While asexual reproduction is fairly common, genetically identical offspring is not. 

The exchange of genetic material between different organisms, or “recombination,” normally leads to the production of offspring with combinations of different traits.

If there even is only one parent, New Scientist noted, offspring born from thelytokous parthenogenesis will still be born with a slightly different genetic makeup.

And yet, the worker Cape honeybee has reportedly found a way to reduce recombination and remain genetically healthy, whereas asexual reproduction has been lethal in honeybees before, resulting in inbred larvae that don’t survive. 

“For workers, it is important to reduce the frequency of recombination so as to not produce offspring that are homozygous.”

In order to learn more, the paper’s authors “experimentally manipulated” Cape workers and Cape queens to reproduce thelytokously.

“The two female castes of the Cape honeybee, Apis mellifera capensis, differ in their mode of reproduction. While workers always reproduce thelytokously, queens always mate and reproduce sexually,” the researchers explained in the paper’s abstract.

Performing fieldwork at South Africa’s Plant Protection Research Institute in Stellenbosch, the team instrumentally inseminated a queen with the semen of a single male and then introduced a brood comb holding several hundred eggs laid by the queen into a colony to be reared. 

Queens were made to reproduce asexually using what researchers said amounted to a “chastity belt.”

“When the queens were 5 days post eclosion we constrained them in an artificial insemination apparatus [37] without narcosis. We then glued a 5 mm piece of surgical tape (Micropore, 3M, Minnesota) over the sting chamber using nail varnish,” the paper explained. 

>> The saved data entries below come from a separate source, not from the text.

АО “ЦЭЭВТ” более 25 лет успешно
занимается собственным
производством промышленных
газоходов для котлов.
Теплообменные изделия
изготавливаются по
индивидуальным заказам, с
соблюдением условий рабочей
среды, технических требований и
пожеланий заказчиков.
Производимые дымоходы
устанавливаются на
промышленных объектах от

The researchers monitored the queens, confirming the chastity belts were intact after each flight around the colony and, eventually, compared asexually reproduced larvae of the queen to those of the workers.

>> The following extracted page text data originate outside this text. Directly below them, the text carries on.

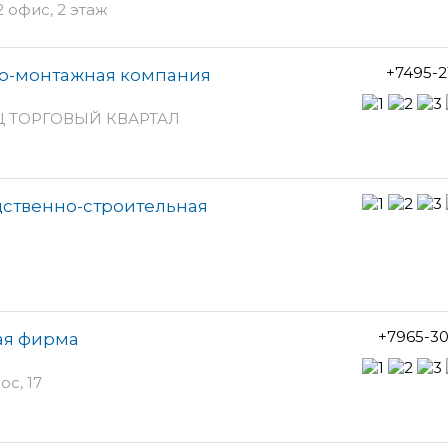
2 офис, 2 этаж
+7495-2
во-монтажная компания
ТРЦ ТОРГОВЫЙ КВАРТАЛ
дственно-строительная
+7965-3
ая фирма
с, 17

“We monitored the queens closely for the next two weeks, to determine if and when oviposition had commenced. We collected larvae as soon as they appeared into ethanol,” the researchers wrote.

“Not all queens flew, not all returned from mating flights, and not all laid. In the end, we were able to harvest one queen and 25 of her larval progeny into ethanol.”

The group also genotyped four workers and 63 of their larvae.

Ultimately, the authors found that the queen showed levels of genetic recombination 100 times more than seen in the cloned offspring of the worker bees.

“Using a combination of microsatellite genotyping and whole-genome sequencing we find that a reduction in recombination is confined to workers only,” the abstract concluded.